Kenneth Branagh fue el primer rostro conocido que se vio en las pantallas, mientras los 62 mil espectadores, también partícipes necesarios de ese planeta rojo, azul y blanco en que se convirtió el Estadio Olímpico, buscaban afanosamente una explicación a las múltiples escenas que sucedían sobre la plaza central verde campiña con la que comenzó la gran ceremonia.
De a poco, mientras Inglaterra evolucionaba desde las más humildes labores campestres a la revolución industrial, seis inmensas chimeneas surgieron como plantas que crecen de golpe, humeantes como si fueran las que se ven desde la cancha de San Lorenzo cuando se mira hacia Lugano.
Por un costado, como parte de esa transformación más extraordinaria, avanzaba un escuadrón de mujeres con carteles que reclamaban el voto femenino.
Los deportistas y los periodistas esperaban en los interminables pasillos interiores, agotados como en una cola de amantes de los recitales. El piso ya había mutado del pasto rural a los pisos sofisticados de los grandes edificios.
Los anillos olímpicos parecieron derretirse en una lluvia de diamantes, como si abriesen los grifos de la fortuna, hasta que se quedaron fundidos en lo más alto, sobre la cabeza de los actores, todos mirando hacia lo alto en pleno deslumbramiento.
Apareció James Bond, el nuevo James Bond. Daniel Craig fue al palacio de Buckingham y se llevó, en una misión casi imposible, a la reina hacia el estadio. Un viaje en helicóptero, muy bien fraguado, pasando por debajo del puente de la Torre y lanzándose en paracaídas hacia el estadio para aparecer luego la reina con cara de «¿que sera todo esto?» por el sector central de la tribuna donde la esperaba el presidente del Comité Olímpico Internacional.
La lluvia tan temida se diluyó en un viento fresco y leve que significó un alivio en la húmeda noche londinense. Cayeron unas gotas, pero sólo fue un susto, tuvieron suerte.
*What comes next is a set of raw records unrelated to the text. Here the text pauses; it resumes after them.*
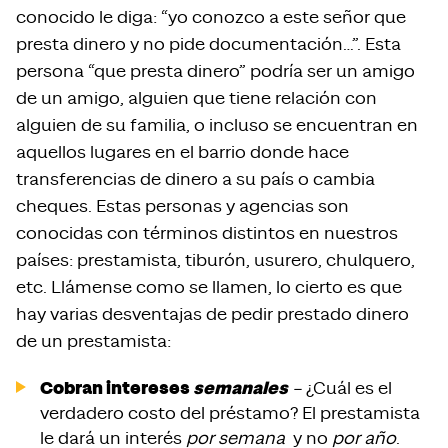
conocido le diga: “yo conozco a este señor que
presta dinero y no pide documentación…”. Esta
persona “que presta dinero” podría ser un amigo
de un amigo, alguien que tiene relación con
alguien de su familia, o incluso se encuentran en
aquellos lugares en el barrio donde hace
transferencias de dinero a su país o cambia
cheques. Estas personas y agencias son
conocidas con términos distintos en nuestros
países: prestamista, tiburón, usurero, chulquero,
etc. Llámense como se llamen, lo cierto es que
hay varias desventajas de pedir prestado dinero
de un prestamista:
Cobran intereses
semanales
–
¿Cuál es el
verdadero costo del préstamo? El prestamista
le dará un interés
por semana
y no
por a
ñ
o
.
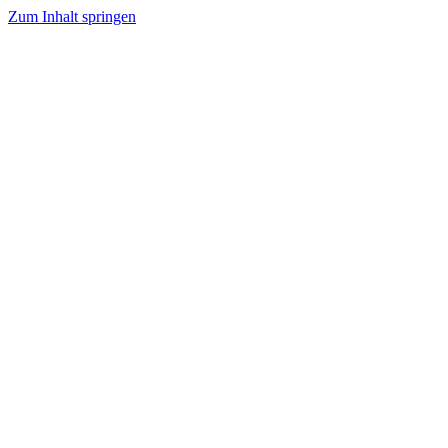
Zum Inhalt springen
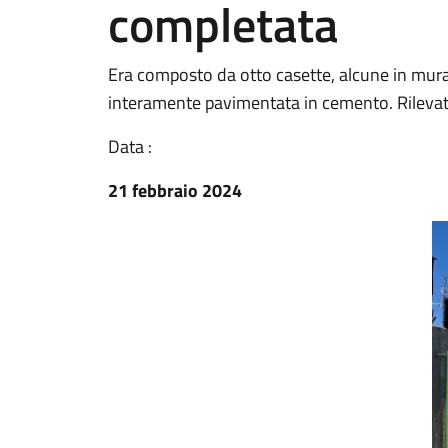
completata
Era composto da otto casette, alcune in muratu
interamente pavimentata in cemento. Rilevat
Data :
21 febbraio 2024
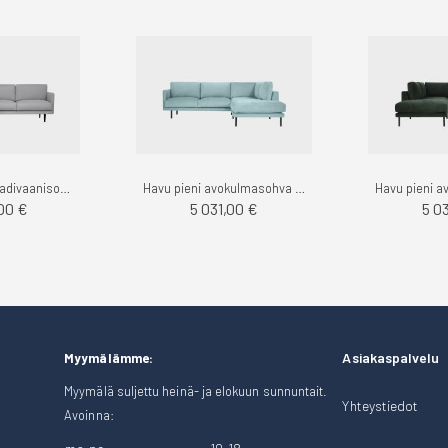
Havu pieni kulmadivaanisohva vasen, Stark - Finsoffat
Havu pieni avokulmasohva oikea, velvety - Finsoffat
00 €
5 031,00 €
5 0
Asiakaspalvelu
Myymälämme:
Myymälä suljettu heinä- ja elokuun sunnuntait.
Yhteystiedot
Avoinna:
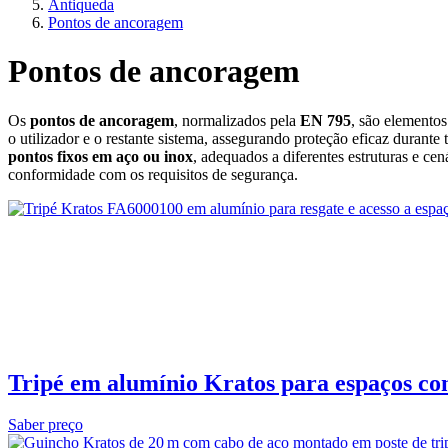
Antiqueda
Pontos de ancoragem
Pontos de ancoragem
Os
pontos de ancoragem
, normalizados pela
EN 795
, são elementos
o utilizador e o restante sistema, assegurando proteção eficaz durante
pontos fixos em aço ou inox
, adequados a diferentes estruturas e ce
conformidade com os requisitos de segurança.
Tripé em alumínio Kratos para espaços co
Saber preço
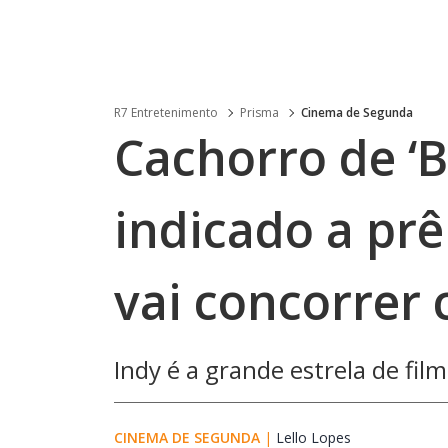
R7 Entretenimento
Prisma
Cinema de Segunda
Cachorro de ‘
indicado a pr
vai concorrer
Indy é a grande estrela de fi
CINEMA DE SEGUNDA
|
Lello Lopes
Opens in new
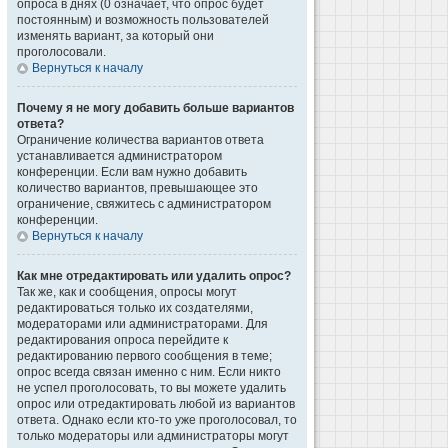
опроса в днях (0 означает, что опрос будет
постоянным) и возможность пользователей
изменять вариант, за который они
проголосовали.
Вернуться к началу
Почему я не могу добавить больше вариантов
ответа?
Ограничение количества вариантов ответа
устанавливается администратором
конференции. Если вам нужно добавить
количество вариантов, превышающее это
ограничение, свяжитесь с администратором
конференции.
Вернуться к началу
Как мне отредактировать или удалить опрос?
Так же, как и сообщения, опросы могут
редактироваться только их создателями,
модераторами или администраторами. Для
редактирования опроса перейдите к
редактированию первого сообщения в теме;
опрос всегда связан именно с ним. Если никто
не успел проголосовать, то вы можете удалить
опрос или отредактировать любой из вариантов
ответа. Однако если кто-то уже проголосовал, то
только модераторы или администраторы могут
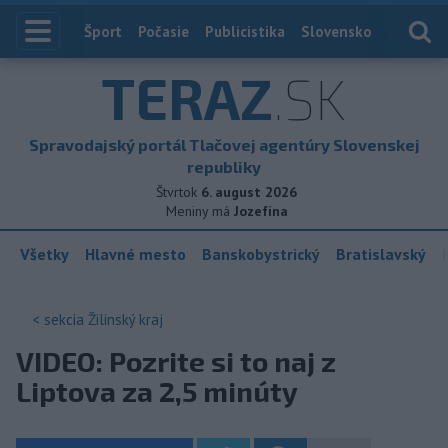
Index
Šport
Počasie
Publicistika
Slovensko
Zahranič
TERAZ
.SK
Spravodajský portál Tlačovej agentúry Slovenskej
republiky
Štvrtok
6. august 2026
Meniny má
Jozefína
Všetky
Hlavné mesto
Banskobystrický
Bratislavský
< sekcia
Žilinský kraj
VIDEO: Pozrite si to naj z
Liptova za 2,5 minúty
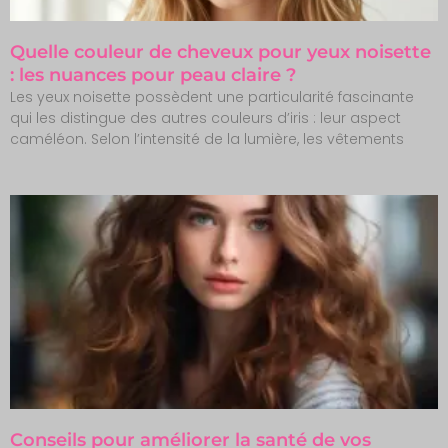
Quelle couleur de cheveux pour yeux noisette
: les nuances pour peau claire ?
Les yeux noisette possèdent une particularité fascinante
qui les distingue des autres couleurs d’iris : leur aspect
caméléon. Selon l’intensité de la lumière, les vêtements
Conseils pour améliorer la santé de vos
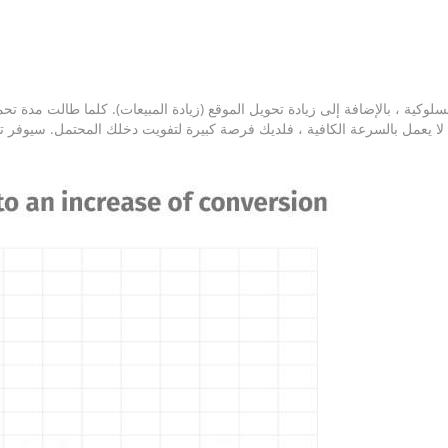
وكية ، بالإضافة إلى زيادة تحويل الموقع (زيادة المبيعات). كلما طالت مدة تح
لا يعمل بالسرعة الكافية ، فلديك فرصة كبيرة لتفويت دخلك المحتمل. سيوفر ت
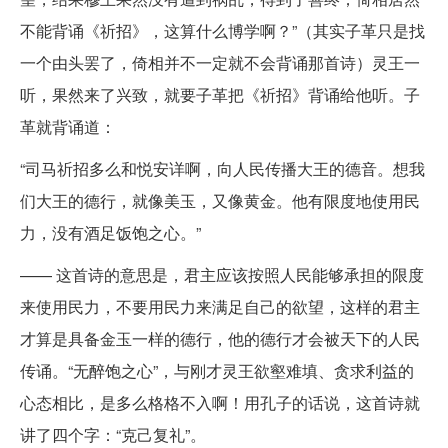
不能背诵《祈招》，这算什么博学啊？”（其实子革只是找
一个由头罢了，倚相并不一定就不会背诵那首诗）灵王一
听，果然来了兴致，就要子革把《祈招》背诵给他听。子
革就背诵道：
“司马祈招多么和悦安详啊，向人民传播大王的德音。想我
们大王的德行，就像美玉，又像黄金。他有限度地使用民
力，没有酒足饭饱之心。”
—— 这首诗的意思是，君主应该按照人民能够承担的限度
来使用民力，不要用民力来满足自己的欲望，这样的君主
才算是具备金玉一样的德行，他的德行才会被天下的人民
传诵。“无醉饱之心”，与刚才灵王欲壑难填、贪求利益的
心态相比，是多么格格不入啊！用孔子的话说，这首诗就
讲了四个字：“克己复礼”。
A las seis y veinte aparecieron las delegaciones con Grecia a la cabeza. El abecedario siempre pone temprano a la Argentina y Luciana Aymar, con su espléndida sonrisa de morocha argentina, proclamó que el fastidio de tanta espera, de las horas de pasillos interminables sin ver el cielo, formados todos los atletas militarmente, esa incertidumbre por salir por fin hacia la luz, hacia las luces, hacia la multitud, había sido superada. Alegres, saltando, filmando, con esa imagen misma de la felicidad pasaron los muchachos y muchachas de las pampas. Sólo podrá superar ese instante inolvidable –jóvenes vestidos de celeste y blanco sonriendo a sus familias y a los amigos de la cuadra a través de cámaras que los tuvieron un buen rato en el seguimiento– estar en un podio y ver la bandera ir hacia lo más alto, allí donde las lágrimas no te dejan ver y el que mira es el corazón.
Alí, Barenboim, Paul McCartney. La apertura continuó con emoción y música, hasta que las jóvenes promesas encendieron el pebetero. La llama late ya en el estadio, y ahí permanecerá encendida mientras duren los Juegos Olímpicos. Como permanecen las imágenes, ayer las de una fiesta inaugural colorida, hoy las de los deportistas compitiendo por un sueño.